Ömrü boyunca devletten bir kuruş almadı. TBMM tarafından “Üstün Hizmet Ödülü” verilirken “Ödülü bu kültüre hizmet eden ecdatlarımız adına aldım” dedi.

Bir gönül adamıydı, halkın ve gönüllerin sanatçısıydı. Şu güzel sözün sahibiydi:

“Nerede bir türkü söyleyen görürsen korkma yanına otur. Çünkü kötü insanların türküleri yoktur!…”

Kimden söz ettiğimi bildiniz. Elbette, Neşet Ertaş’ı kim tanımaz!

Toplumsal çürümenin kokuları ülkeyi baştan başa sardı. Cinayetler, sokaklardaki rezaletler, gıda sahtekârlıkları, ekonomik kriz, adalete güvensizlik, işsizlik hiçbirimizde moral bırakmadı.

Herkes kendini tertemiz görüyor. Çirkinlikler hep başkalarından. Şikayet eden edene. Müşterisine domuz eti yediren köfteci de bitkisel yağı sızma zeytinyağı olarak pazarlayan utanmaz da şikayet ediyordur “ahlâksızlık diz boyu” diye. 

Böyle bir ortamda içimden yazı yazmak gelmiyordu. 

Hafta sonu Kırşehir’deydim. Konakladığım kaplıca otelinin karşısında, Kent Ormanı’na komşu “Neşet Ertaş Türkü Bahçası”nı görünce “Bu ülkede bir mikrop varsa bin güzel insan var” dedim. İçim açıldı, karamsarlığım kayboldu. 

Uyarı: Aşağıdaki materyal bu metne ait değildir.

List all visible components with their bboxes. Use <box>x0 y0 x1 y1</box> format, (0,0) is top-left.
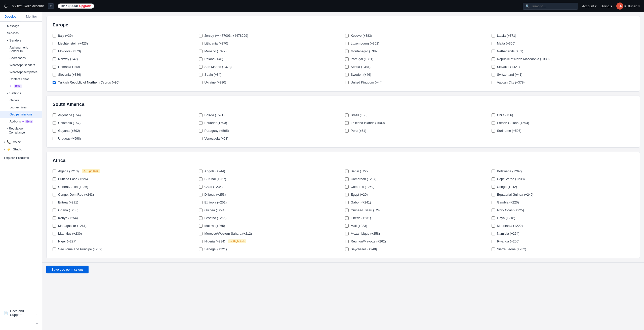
country-mauritius-checkbox[interactable] <box>53 232 56 235</box>
country-norway-checkbox[interactable] <box>53 57 56 61</box>
country-congo-dem-checkbox[interactable] <box>53 193 56 196</box>
country-sweden-checkbox[interactable] <box>345 73 349 76</box>
search-bar[interactable]: 🔍 <box>523 3 578 10</box>
country-benin-checkbox[interactable] <box>345 170 349 173</box>
sidebar-item-voice[interactable]: › 📞 Voice <box>0 138 42 146</box>
sidebar-group-senders[interactable]: ▾ Senders <box>0 37 42 44</box>
country-namibia-checkbox[interactable] <box>492 232 495 235</box>
sidebar-group-settings[interactable]: ▾ Settings <box>0 90 42 97</box>
save-geo-permissions-button[interactable]: Save geo permissions <box>46 266 89 273</box>
country-poland-checkbox[interactable] <box>199 57 203 61</box>
country-botswana-checkbox[interactable] <box>492 170 495 173</box>
country-gambia-checkbox[interactable] <box>492 201 495 204</box>
country-italy-checkbox[interactable] <box>53 34 56 37</box>
country-ukraine-checkbox[interactable] <box>199 81 203 84</box>
country-falkland-checkbox[interactable] <box>345 121 349 125</box>
country-liberia-checkbox[interactable] <box>345 216 349 220</box>
upgrade-button[interactable]: Upgrade <box>79 4 92 8</box>
country-burkina-faso-checkbox[interactable] <box>53 177 56 181</box>
country-sierra-leone-checkbox[interactable] <box>492 248 495 251</box>
country-french-guiana-checkbox[interactable] <box>492 121 495 125</box>
country-lesotho-checkbox[interactable] <box>199 216 203 220</box>
country-central-africa-checkbox[interactable] <box>53 185 56 189</box>
country-jersey-checkbox[interactable] <box>199 34 203 37</box>
country-burundi-checkbox[interactable] <box>199 177 203 181</box>
country-peru-checkbox[interactable] <box>345 129 349 133</box>
country-suriname-checkbox[interactable] <box>492 129 495 133</box>
sidebar-item-content-editor[interactable]: Content Editor <box>0 76 42 83</box>
country-guinea-checkbox[interactable] <box>199 209 203 212</box>
country-ecuador-checkbox[interactable] <box>199 121 203 125</box>
country-ivory-coast-checkbox[interactable] <box>492 209 495 212</box>
sidebar-item-alphanumeric[interactable]: Alphanumeric Sender ID <box>0 44 42 55</box>
country-netherlands-checkbox[interactable] <box>492 50 495 53</box>
country-montenegro-checkbox[interactable] <box>345 50 349 53</box>
country-rwanda-checkbox[interactable] <box>492 240 495 243</box>
country-sao-tome-checkbox[interactable] <box>53 248 56 251</box>
country-ethiopia-checkbox[interactable] <box>199 201 203 204</box>
country-cape-verde-checkbox[interactable] <box>492 177 495 181</box>
country-guyana-checkbox[interactable] <box>53 129 56 133</box>
sidebar-item-beta[interactable]: ✦ Beta <box>0 83 42 90</box>
country-chile-checkbox[interactable] <box>492 113 495 117</box>
account-selector[interactable]: ▾ <box>48 3 54 9</box>
country-madagascar-checkbox[interactable] <box>53 224 56 228</box>
country-cameroon-checkbox[interactable] <box>345 177 349 181</box>
country-venezuela-checkbox[interactable] <box>199 137 203 140</box>
country-seychelles-checkbox[interactable] <box>345 248 349 251</box>
country-malta-checkbox[interactable] <box>492 42 495 45</box>
country-malawi-checkbox[interactable] <box>199 224 203 228</box>
search-input[interactable] <box>532 4 575 8</box>
country-niger-checkbox[interactable] <box>53 240 56 243</box>
country-lithuania-checkbox[interactable] <box>199 42 203 45</box>
sidebar-item-whatsapp-senders[interactable]: WhatsApp senders <box>0 62 42 69</box>
billing-menu[interactable]: Billing ▾ <box>601 4 612 8</box>
sidebar-item-addons[interactable]: Add-ons ✦ Beta <box>0 118 42 125</box>
country-eritrea-checkbox[interactable] <box>53 201 56 204</box>
tab-develop[interactable]: Develop <box>0 12 21 21</box>
country-libya-checkbox[interactable] <box>492 216 495 220</box>
country-djibouti-checkbox[interactable] <box>199 193 203 196</box>
country-switzerland-checkbox[interactable] <box>492 73 495 76</box>
country-luxembourg-checkbox[interactable] <box>345 42 349 45</box>
country-nigeria-checkbox[interactable] <box>199 240 203 243</box>
account-name[interactable]: My first Twilio account <box>12 4 44 8</box>
country-mozambique-checkbox[interactable] <box>345 232 349 235</box>
country-trnc-checkbox[interactable] <box>53 81 56 84</box>
country-angola-checkbox[interactable] <box>199 170 203 173</box>
sidebar-item-services[interactable]: Services <box>0 30 42 37</box>
sidebar-item-whatsapp-templates[interactable]: WhatsApp templates <box>0 69 42 76</box>
country-colombia-checkbox[interactable] <box>53 121 56 125</box>
country-san-marino-checkbox[interactable] <box>199 65 203 69</box>
country-north-macedonia-checkbox[interactable] <box>492 57 495 61</box>
country-uruguay-checkbox[interactable] <box>53 137 56 140</box>
country-liechtenstein-checkbox[interactable] <box>53 42 56 45</box>
sidebar-item-studio[interactable]: › ⚡ Studio <box>0 146 42 153</box>
country-morocco-checkbox[interactable] <box>199 232 203 235</box>
country-mali-checkbox[interactable] <box>345 224 349 228</box>
country-uk-checkbox[interactable] <box>345 81 349 84</box>
country-senegal-checkbox[interactable] <box>199 248 203 251</box>
sidebar-group-regulatory[interactable]: › Regulatory Compliance <box>0 125 42 136</box>
sidebar-item-short-codes[interactable]: Short codes <box>0 55 42 62</box>
sidebar-item-general[interactable]: General <box>0 97 42 104</box>
country-moldova-checkbox[interactable] <box>53 50 56 53</box>
country-gabon-checkbox[interactable] <box>345 201 349 204</box>
country-serbia-checkbox[interactable] <box>345 65 349 69</box>
country-kosovo-checkbox[interactable] <box>345 34 349 37</box>
country-spain-checkbox[interactable] <box>199 73 203 76</box>
country-vatican-checkbox[interactable] <box>492 81 495 84</box>
country-paraguay-checkbox[interactable] <box>199 129 203 133</box>
sidebar-collapse-button[interactable]: « <box>34 319 40 327</box>
sidebar-item-docs[interactable]: 📄 Docs and Support ⋮ <box>0 307 42 318</box>
country-slovenia-checkbox[interactable] <box>53 73 56 76</box>
country-guinea-bissau-checkbox[interactable] <box>345 209 349 212</box>
country-monaco-checkbox[interactable] <box>199 50 203 53</box>
country-slovakia-checkbox[interactable] <box>492 65 495 69</box>
country-comoros-checkbox[interactable] <box>345 185 349 189</box>
country-kenya-checkbox[interactable] <box>53 216 56 220</box>
country-argentina-checkbox[interactable] <box>53 113 56 117</box>
country-algeria-checkbox[interactable] <box>53 170 56 173</box>
country-latvia-checkbox[interactable] <box>492 34 495 37</box>
country-congo-checkbox[interactable] <box>492 185 495 189</box>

Kırşehir “Neşet Ertaş”la sembolleşmiş. Neşet Ertaş her yerde. Şehir, son abdalını öylesine sahiplenmiş. Neşet Ertaş Türkü Bahçası, bir vefa örneği, bir değere sahip çıkılmasının en güzel kanıtı. 

Kırşehirli iş insanı Ercan Malkoç, Avusturya’nın Salzburg kentinde Wolfgang Amadeus Mozart müzesini gezerken, aklına düşmüş, memleketinde Neşet Ertaş için bir açık hava müzesi yaptırmak. 

Ercan Malkoç, Ertex Malkoç Holding yönetim kurulu onur başkanı. Ankara’da yaşıyor. Kendi ifadesiyle, memleket aşığı. Neşet Ertaş hayranı. Yorgunluğunu atmak için gramofondan Neşet Ertaş plakları dinliyor. En sevdiği türkü Gönül Dağı.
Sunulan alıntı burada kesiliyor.